Voltairine set sail for England on June 13, 1897 and left England again in late October. During the trip she lectured in England and Scotland, where she met with scores of important anarchist intellectuals and activists, including Peter Kropotkin, Fernando Tarrida del Mármol (1862-1915), and Jean Grave (1854-1939). During her stay in Britain, de Cleyre evidently received a letter from Gordon that is now lost. In it, he tormented her with an accusation of infidelity.

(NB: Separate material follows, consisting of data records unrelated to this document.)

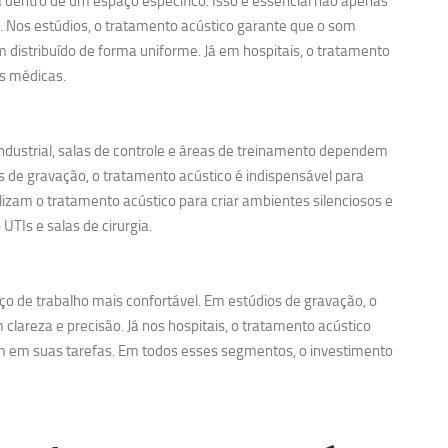
entro de um espaço específico. Isso é essencial não apenas
. Nos estúdios, o tratamento acústico garante que o som
m distribuído de forma uniforme. Já em hospitais, o tratamento
es médicas.
ndustrial, salas de controle e áreas de treinamento dependem
s de gravação, o tratamento acústico é indispensável para
lizam o tratamento acústico para criar ambientes silenciosos e
TIs e salas de cirurgia.
ço de trabalho mais confortável. Em estúdios de gravação, o
clareza e precisão. Já nos hospitais, o tratamento acústico
em em suas tarefas. Em todos esses segmentos, o investimento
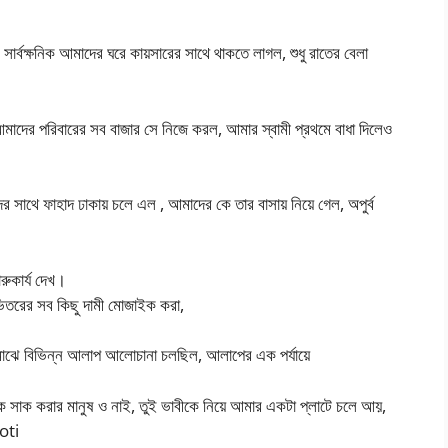
ার্বক্ষনিক আমাদের ঘরে কায়সারের সাথে থাকতে লাগল, শুধু রাতের বেলা
মাদের পরিবারের সব বাজার সে নিজে করল, আমার স্বামী প্রথমে বাধা দিলেও
 সাথে ফাহাদ ঢাকায় চলে এল , আমাদের কে তার বাসায় নিয়ে গেল, অপুর্ব
রুকার্য দেখ।
িত ভিতরের সব কিছু দামী মোজাইক করা,
র মাঝে বিভিন্ন আলাপ আলোচানা চলছিল, আলাপের এক পর্যায়ে
ক সাক করার মানুষ ও নাই, তুই ভাবীকে নিয়ে আমার একটা প্লাটে চলে আয়,
oti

Before making her longer journey to Britain in late April, Voltairine traveled by train and boat from Philadelphia through New York, to Boston, and then back to Philadelphia. During that journey, the events related in the letter took place. She mentions the well-known anarchists Justus H. Schwab (1847-1900; saloon keeper at 50 First St., NYC), Harry M. Kelly (1871-1953; Boston), John Turner (7 Lamb’s Conduit Street, London), and a labor activist named John McLuckie, who had been the mayor of Homestead, Pennsylvania during that city's famous 1892 steelworkers' strike. McLuckie was in New York to see Emma Goldman about concerns he had regarding Alexander Berkman. Charles Falkenstein was the husband of Margaret Perle McLeod, de Cleyre’s friend, sometime house-mate, and fellow anarchist of Philadelphia. More mysterious is “Dr. Sittkamp,” whose name does not appear in the medical directories of the time, and who therefore either was not a licensed physician or performed abortions under a pseudonym, apparently in Philadelphia. The method used to induce miscarriage was the insertion in her womb of a corset stay (one of the ribs of the garment, being of various lengths). In 1897, corset stays were made from comb-like plates from a whale's mouth, called "baleen" and used by the whale to filter plankton out of the water for food. The baleen were boiled to make them flexible, then cut into strips and slipped into the channels of the corset.
She addresses Gordon with the terms “Pussy Mine,” “Pussy/Pussie,” and “Mitchka.” Affectionate terms like this appear all over Voltairine’s personal letters, both coming to her and used by her, for friends and lovers. She called James B. Elliott “Jimsky,” she called Mary Hansen “Old Girl,” and Dyer D. Lum called her “Ghost Eyes.” For emphasis in the original letter, Voltairine underscores some words or phrases once, others twice, and on one occasion three times.
Part of this letter was quoted by Paul Avrich in his definitive 1978 biography An American Anarchist: The Life of Voltairine de Cleyre (p. 84), but he did not quote or refer to the part of the letter which describes her abortion. Apparently Avrich was the first, and I was the second and last researcher to read this letter, since no other writer has made reference to it anywhere, except to repeat Avrich’s quotation. We do not know whether Paul simply missed the slightly veiled language describing the abortion or consciously omitted to mention it, but either scenario is possible. He was directly in touch with de Cleyre’s granddaughter Renee de Cleyre Buckwalter (now deceased), who was sensitive about points of her family’s internal history. Paul, being a gentleman, may have intentionally spared her the grief of reading this letter in its entirety. I find the letter too moving, and too important, to withhold from the reading public, although I appreciate that Voltairine herself would not wish it to be disclosed.
Here is the letter:
Pussy Mine: --I got your letter yesterday afternoon: it was posted on the third and it only reached me here on the 15th. I had a fit or two of blues at not hearing from you and was almost hysterically joyous at the sight of the envelope. But alas! What a grief! Nothing but reproaches, tears, suspicions, and –I am sorry to write it – lies. I don’t mean that you told lies, but I mean that you repeated other people’s lies. You do not tell me who your informant about McLuckie was; you believe him & give me no opportunity to refute it. Will you give me a fair trial? Will you allow me to be confronted by my accuser? Will you give me the commonplace justice that the state allows?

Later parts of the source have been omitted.